« Comme on pouvait s’y attendre, Snowden a accepté la proposition d’asile politique de (Nicolas) Maduro », a écrit le président de la commission des Affaires étrangères de la Chambre basse (Douma) du Parlement, Alexeï Pouchkov, sur son compte Twitter. Interrogé sur la signification du message du parlementaire, le porte-parole du président russe Vladimir Poutine, Dmitri Peskov, s’est refusé à tout commentaire, renvoyant vers M. Pouchkov. Dans un autre tweet publié ensuite, M. Pouchkov a affirmé n’avoir fait que reprendre une information de la chaîne de télévision publique d’informations Vesti 24, qui rappelle que ce pays d’Amérique latine avait reçu une demande officielle d’asile politique. De son côté, la porte-parole de la compagnie aérienne russe Aeroflot, Irina Danenberg, a indiqué ne pas savoir si M. Snowden était dans l’avion qui a quitté Moscou hier en direction de La Havane.
Edward Snowden est recherché pour espionnage par les États-Unis après la révélation d’informations fracassantes sur un programme américain secret de surveillance des communications mondiales. M. Snowden est resté invisible depuis son arrivée le 23 juin dans l’aéroport moscovite, en provenance de Hong Kong où il s’était rendu après avoir quitté les États-Unis.

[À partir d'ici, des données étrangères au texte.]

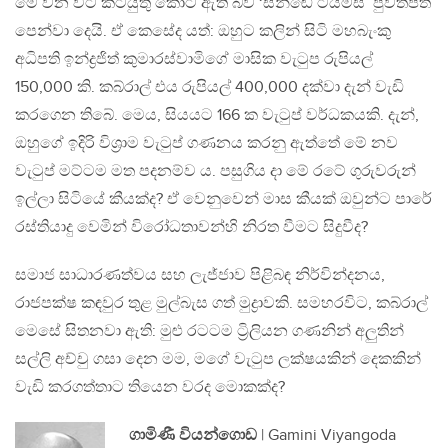
මේ වන විට කටයුතු කොට ඇති බව ‘සන්ඬේ ටයිම්ස්’ පුවත්පත
පෙන්වා දෙයි. ඒ කෙසේද යත්: ඔහුට කලින් සිටි මහබැංකු
අධිපති ඉන්ද්‍රජිත් කුමාරස්වාමිගේ මාසික වැටුප රුපියල්
150,000 කි. කබ්රාල් එය රුපියල් 400,000 දක්වා දැන් වැඩි
කරගෙන තිබේ. මෙය, සියයට 166 ක වැටුප් වර්ධකයකි. දැන්,
ඔහුගේ ඉදිරි විශ්‍රාම වැටුප් ගණනය කරනු ඇත්තේ මේ නව
වැටුප් මට්ටම මත පදනම්ව ය. පසුගිය දා මේ රටේ ගුරුවරුන්
ඉල්ලා සිටියේ කීයක්ද? ඒ වෙනුවෙන් මාස කීයක් ඔවුන්ට පාරේ
රස්තියාදු වෙමින් විරෝධතාවන්හි නිරත වීමට සිදුවීද?
සමාජ සාධාරණත්වය සහ ලැජ්ජාව පිළිබඳ නිර්වින්දනය,
රාජපක්ෂ කඳවුර තුළ මුල්බැස ගත් මුද්‍රාවකි. සමහරවිට, කබ්රාල්
මෙසේ සිතනවා ඇති: මුළු රටටම ට්‍රිලියන ගණනින් අලුතින්
සල්ලි අච්චු ගසා දෙන මම, මගේ වැටුප ලක්ෂයකින් දෙකකින්
වැඩි කරගත්තාට තියෙන වරද මොකක්ද?
ගාමිණී වියන්ගොඩ
| Gamini Viyangoda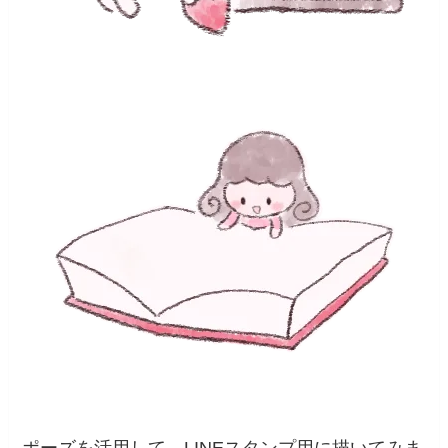
ポーズを活用して、LINEスタンプ用に描いてみま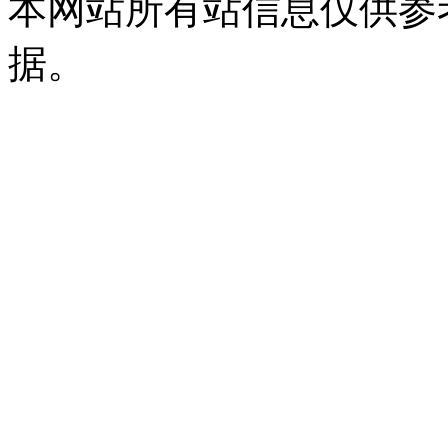
本网站所有站信息仅供参
据。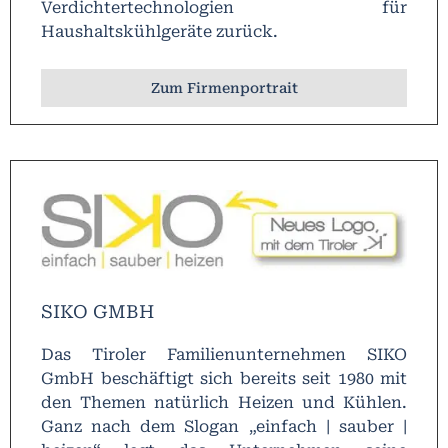
Verdichtertechnologien für
Haushaltskühlgeräte zurück.
Zum Firmenportrait
SIKO GMBH
Das Tiroler Familienunternehmen SIKO
GmbH beschäftigt sich bereits seit 1980 mit
den Themen natürlich Heizen und Kühlen.
Ganz nach dem Slogan „einfach | sauber |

La Russie, qui n’a pas d’accord d’extradition avec les États-Unis, avait fait savoir qu’Edward Snowden n’avait pas officiellement franchi sa frontière, c’est-à-dire le contrôle des passeports, et qu’elle n’avait rien à lui reprocher. De nombreuses incertitudes planent cependant sur la manière dont cet informaticien, qui a vu son passeport annulé par Washington, pourrait quitter l’aéroport de Cheremetievo pour se rendre dans un pays d’accueil sans être intercepté par les Américains. Outre le Venezuela, la Bolivie et le Nicaragua ont proposé ces derniers jours l’asile politique à M. Snowden qui a fait plus d’une vingtaine de demandes et essuyé de nombreux refus.
La prudence de Cuba
De son côté, le président cubain, Raul Castro, a soutenu dimanche le droit de ces pays d’Amérique Latine à offrir l’asile politique à ceux qui sont « persécutés pour leur idéal ou en raison de leur lutte pour les droits démocratiques ». Ce soutien est important, notamment en l’absence de vol commercial direct à partir de Moscou vers l’un des trois pays latino-américains, ce qui l’obligerait théoriquement à faire escale à La Havane. Toutefois, Cuba se garde bien d’aller plus loin afin de ne pas compromettre une amélioration de sa relation avec Washington, estiment divers analystes. La Havane « a déjà bien assez de problèmes comme ça avec Washington, sans en ajouter un nouveau, et de taille », a estimé Michael Shifter, président du groupe de réflexion américain
Interamerican Dialogue. « Même permettre à Snowden d’utiliser La Havane comme point de transit serait risqué », juge l’analyste en notant que la position minimale était, comme l’a fait dimanche le président cubain Raul Castro, d’« exprimer sa solidarité » avec les pays qui ont offert un éventuel asile au jeune Américain. « Je ne pense pas qu’on verra de sitôt Edward Snowden à La Havane », renchérit Anya Landau French, éditrice du blog The Havana Note et spécialiste des relations entre le régime communiste cubain et son puissant voisin du Nord. Avant d’en finir peut-être un jour avec le sévère embargo que les États-Unis imposent à Cuba depuis 1962, La Havane espère en effet d’abord sortir de la « liste noire » du département d’État des pays soutenant le terrorisme, dans laquelle elle figure aux côtés de l’Iran, du Soudan et de la Syrie. Une sortie de Cuba de cette liste, sur laquelle elle figure depuis 1982, permettrait notamment à La Havane un recours à diverses institutions financières internationales, ballon d’oxygène pour une économie vacillante.